Calculating Total Acceleration of Cylinder, Object A & Object B

[Josh93]

Homework Statement

,
the pulley, object a and object b all have the same mass
The cylinder rotates without sliding
He asked for the cylinder's acceleration in m(mass),g(gravitation), r(radius) variables

Homework Equations

The Attempt at a Solution

Okay, so my teacher said that the frictional force oppose the line tension,
Object 1(cylinder)
$$\sum torque=(line tension2 . radius) - (frictionalforce . radius) = m.a$$
Pulley
(line tension1-linetension2)xradius=1/2mr²
Object B
Line tension1 - weight = m . a
what I don't get is why my teacher said that object a's acceleration is the total of its tangential acceleration and its linear acceleration.

 

[Doc Al]

what I don't get is why my teacher said that object a's acceleration is the total of its tangential acceleration and its linear acceleration.

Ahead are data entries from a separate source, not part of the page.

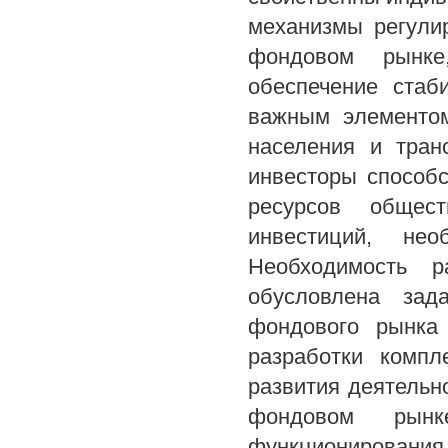
механизмы регули
фондовом рынке
обеспечение стаб
важным элементом
населения и тран
инвесторы способ
ресурсов общес
инвестиций, не
Необходимость р
обусловлена зад
фондового рынка 
разработки компл
развития деятельн
фондовом рынк
функционирования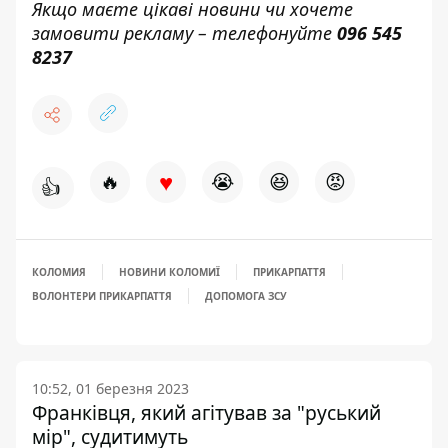
Якщо маєте цікаві новини чи хочете
замовити рекламу – телефонуйте
096 545
8237
♥
🔥
😭
😆
😡
👍
КОЛОМИЯ
НОВИНИ КОЛОМИЇ
ПРИКАРПАТТЯ
ВОЛОНТЕРИ ПРИКАРПАТТЯ
ДОПОМОГА ЗСУ
10:52, 01 березня 2023
Франківця, який агітував за "руський
мір", судитимуть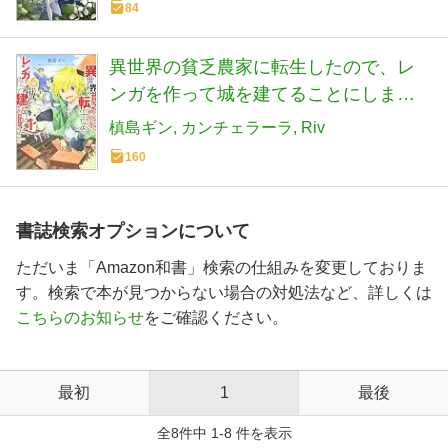
84
異世界の貧乏農家に転生したので、レ
ンガを作って城を建てることにしまし
た@COMIC 第1巻 (コロナ・コミック
槙島ギン
カンチェラーラ
Riv
ス)
160
書誌検索オプションについて
ただいま「Amazon和書」検索の仕組みを変更しておりま
す。検索で本が見つからない場合の対処法など、詳しくは
こちらのお知らせ
をご確認ください。
最初
1
最後
全8件中 1-8 件を表示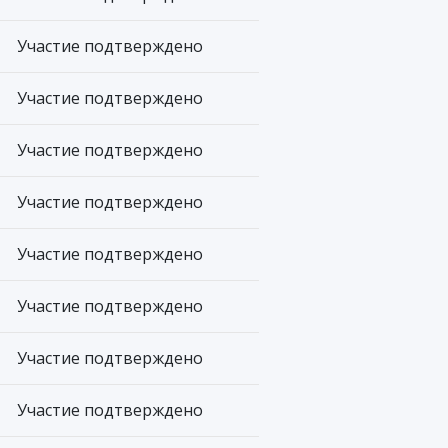
Участие подтверждено
Участие подтверждено
Участие подтверждено
Участие подтверждено
Участие подтверждено
Участие подтверждено
Участие подтверждено
Участие подтверждено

You need to relate the linear acceleration of object A to the linear acceleration of object B. (They are not the same, so be sure to use different symbols for those accelerations.) Note that the acceleration of B will equal the acceleration of the connecting rope that is wound around the cylinder, which can be found by combining the linear and tangential acceleration of object A.

 

[Josh93]

You need to relate the linear acceleration of object A to the linear acceleration of object B. (They are not the same, so be sure to use different symbols for those accelerations.) Note that the acceleration of B will equal the acceleration of the connecting rope that is wound around the cylinder, which can be found by combining the linear and tangential acceleration of object A.

Okay, so object b's acceleration is the same as the rope around the pulley's acceleration which is the total of the object a's tangential and linear acceleration? What about object a's acceleration? Is it just its own linear acceleration?

 

[Doc Al]

What about object a's acceleration? Is it just its own linear acceleration?

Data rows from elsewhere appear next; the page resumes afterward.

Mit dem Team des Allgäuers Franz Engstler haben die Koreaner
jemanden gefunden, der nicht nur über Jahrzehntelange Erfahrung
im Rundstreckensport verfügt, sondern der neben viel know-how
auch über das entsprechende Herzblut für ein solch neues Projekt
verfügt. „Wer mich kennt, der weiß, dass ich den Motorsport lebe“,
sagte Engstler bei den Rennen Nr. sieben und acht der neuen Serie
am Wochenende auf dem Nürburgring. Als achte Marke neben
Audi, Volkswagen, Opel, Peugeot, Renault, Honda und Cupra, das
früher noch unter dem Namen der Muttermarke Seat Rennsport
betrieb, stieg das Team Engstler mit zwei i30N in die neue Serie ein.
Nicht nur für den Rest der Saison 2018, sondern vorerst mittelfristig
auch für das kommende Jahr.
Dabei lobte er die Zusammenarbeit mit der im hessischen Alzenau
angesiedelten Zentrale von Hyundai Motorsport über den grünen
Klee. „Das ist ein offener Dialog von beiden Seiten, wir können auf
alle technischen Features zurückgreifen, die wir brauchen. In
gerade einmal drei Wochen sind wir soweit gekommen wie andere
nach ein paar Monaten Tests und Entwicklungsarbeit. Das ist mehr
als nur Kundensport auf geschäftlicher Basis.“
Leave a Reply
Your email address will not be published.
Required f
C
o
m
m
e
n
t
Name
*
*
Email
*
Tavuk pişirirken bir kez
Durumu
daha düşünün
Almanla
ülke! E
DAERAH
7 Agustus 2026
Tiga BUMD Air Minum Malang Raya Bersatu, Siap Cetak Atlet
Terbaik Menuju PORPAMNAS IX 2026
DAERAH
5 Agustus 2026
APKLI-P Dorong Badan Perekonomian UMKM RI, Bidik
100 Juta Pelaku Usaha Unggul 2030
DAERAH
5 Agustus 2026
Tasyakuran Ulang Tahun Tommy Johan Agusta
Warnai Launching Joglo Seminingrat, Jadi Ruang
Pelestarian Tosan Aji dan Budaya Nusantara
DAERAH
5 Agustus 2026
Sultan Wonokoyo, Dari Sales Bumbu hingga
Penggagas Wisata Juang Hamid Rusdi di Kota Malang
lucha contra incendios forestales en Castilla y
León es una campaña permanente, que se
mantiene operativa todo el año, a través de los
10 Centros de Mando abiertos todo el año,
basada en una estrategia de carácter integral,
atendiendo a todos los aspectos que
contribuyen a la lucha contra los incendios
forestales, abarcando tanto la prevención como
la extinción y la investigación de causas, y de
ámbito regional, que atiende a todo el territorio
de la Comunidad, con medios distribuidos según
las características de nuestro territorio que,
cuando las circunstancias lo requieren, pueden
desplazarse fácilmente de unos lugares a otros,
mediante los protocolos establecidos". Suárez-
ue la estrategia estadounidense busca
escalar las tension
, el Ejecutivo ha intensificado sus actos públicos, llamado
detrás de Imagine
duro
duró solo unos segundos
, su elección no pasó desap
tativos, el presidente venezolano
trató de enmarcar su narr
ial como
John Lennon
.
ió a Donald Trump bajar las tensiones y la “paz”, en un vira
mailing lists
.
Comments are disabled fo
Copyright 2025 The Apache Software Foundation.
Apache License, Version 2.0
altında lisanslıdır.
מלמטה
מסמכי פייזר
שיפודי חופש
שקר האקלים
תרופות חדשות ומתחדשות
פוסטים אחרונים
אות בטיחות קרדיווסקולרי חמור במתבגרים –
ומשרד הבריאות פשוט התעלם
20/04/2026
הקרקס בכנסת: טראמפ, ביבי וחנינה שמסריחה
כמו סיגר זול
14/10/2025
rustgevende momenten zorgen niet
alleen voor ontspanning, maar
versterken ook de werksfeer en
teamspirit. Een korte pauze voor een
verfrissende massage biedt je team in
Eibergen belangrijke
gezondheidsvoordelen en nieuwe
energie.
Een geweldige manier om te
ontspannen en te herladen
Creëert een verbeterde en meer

Sure. (At least that's the acceleration of its center of mass.) Hint: What's the relationship between A's linear and rotational acceleration?

 

[Josh93]

Sure. (At least that's the acceleration of its center of mass.) Hint: What's the relationship between A's linear and rotational acceleration?

Well, A rotates without slipping so I guess its rotational and linear acceleration are the same. So that's why B's acceleration is 2 times A's linear acceleration(Because A rotates without slipping) and A's acceleration is just the same as its linear acceleration. Is that correct?

 

[Doc Al]

Well, A rotates without slipping so I guess its rotational and linear acceleration are the same. So that's why B's acceleration is 2 times A's linear acceleration(Because A rotates without slipping) and A's acceleration is just the same as its linear acceleration. Is that correct?

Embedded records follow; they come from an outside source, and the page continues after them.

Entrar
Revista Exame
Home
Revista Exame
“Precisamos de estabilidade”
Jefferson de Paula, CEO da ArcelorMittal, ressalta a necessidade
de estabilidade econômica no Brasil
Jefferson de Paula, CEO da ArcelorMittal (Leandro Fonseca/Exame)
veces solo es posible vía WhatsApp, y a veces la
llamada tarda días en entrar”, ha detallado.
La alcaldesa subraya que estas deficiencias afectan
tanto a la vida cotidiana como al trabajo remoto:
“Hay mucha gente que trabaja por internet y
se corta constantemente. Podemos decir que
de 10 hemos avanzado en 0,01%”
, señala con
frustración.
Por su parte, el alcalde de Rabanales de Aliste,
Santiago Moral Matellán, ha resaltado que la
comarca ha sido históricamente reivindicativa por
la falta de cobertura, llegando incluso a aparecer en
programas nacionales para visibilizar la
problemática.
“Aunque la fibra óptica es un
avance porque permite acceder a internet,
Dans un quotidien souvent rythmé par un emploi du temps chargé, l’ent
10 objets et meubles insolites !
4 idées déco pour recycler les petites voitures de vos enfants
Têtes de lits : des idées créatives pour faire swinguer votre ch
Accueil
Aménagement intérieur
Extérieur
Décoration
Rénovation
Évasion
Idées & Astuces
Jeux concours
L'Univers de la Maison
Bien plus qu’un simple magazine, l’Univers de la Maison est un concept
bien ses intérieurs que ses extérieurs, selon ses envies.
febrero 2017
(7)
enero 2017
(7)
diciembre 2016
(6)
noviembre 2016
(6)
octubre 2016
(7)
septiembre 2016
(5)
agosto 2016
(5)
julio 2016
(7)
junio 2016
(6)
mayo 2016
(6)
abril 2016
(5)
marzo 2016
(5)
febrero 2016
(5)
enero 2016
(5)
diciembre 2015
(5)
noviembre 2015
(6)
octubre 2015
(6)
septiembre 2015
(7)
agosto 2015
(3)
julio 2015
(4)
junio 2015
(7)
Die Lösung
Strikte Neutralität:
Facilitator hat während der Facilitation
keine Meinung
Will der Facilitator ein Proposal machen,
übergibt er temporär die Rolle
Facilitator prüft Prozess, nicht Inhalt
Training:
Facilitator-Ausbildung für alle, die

Yes, that's it. Instead of saying the rotational and linear accelerations are the same, which can't be true (they have different units, for one thing!), you can state their relationship as: a = alpha*r. (Which is the condition for rolling without slipping.) But you have the right idea.

 

[Josh93]

Yes, that's it. Instead of saying the rotational and linear accelerations are the same, which can't be true (they have different units, for one thing!), you can state their relationship as: a = alpha*r. (Which is the condition for rolling without slipping.) But you have the right idea.

Two more questions, if A rotates with slipping, does that mean that its tangential acceleration and its linear acceleration is different? And if an object rotates with slipping does that mean that the frictional force oppose the direction it's moving in and if an object rotates without slipping it's frictional force is in the same direction as the object?
Btw, thanks for you answers, you've been a great help

 

[Doc Al]

Two more questions, if A rotates with slipping, does that mean that its tangential acceleration and its linear acceleration is different?

If an object rolls without slipping, then the linear acceleration a = alpha*r; if there is slipping, then that's not true.

And if an object rotates with slipping does that mean that the frictional force oppose the direction it's moving in and if an object rotates without slipping it's frictional force is in the same direction as the object?

Friction always opposes slipping between surfaces. To know which way the friction points, you have to know which way the surfaces are tending to slip. (Sometimes it's not obvious.) For example: Consider a car's tires. When you are skidding to a stop (and thus slipping against the ground), the friction opposes your motion; but when you slam on the accelerator and the tires spin, the friction acts in the direction of your motion.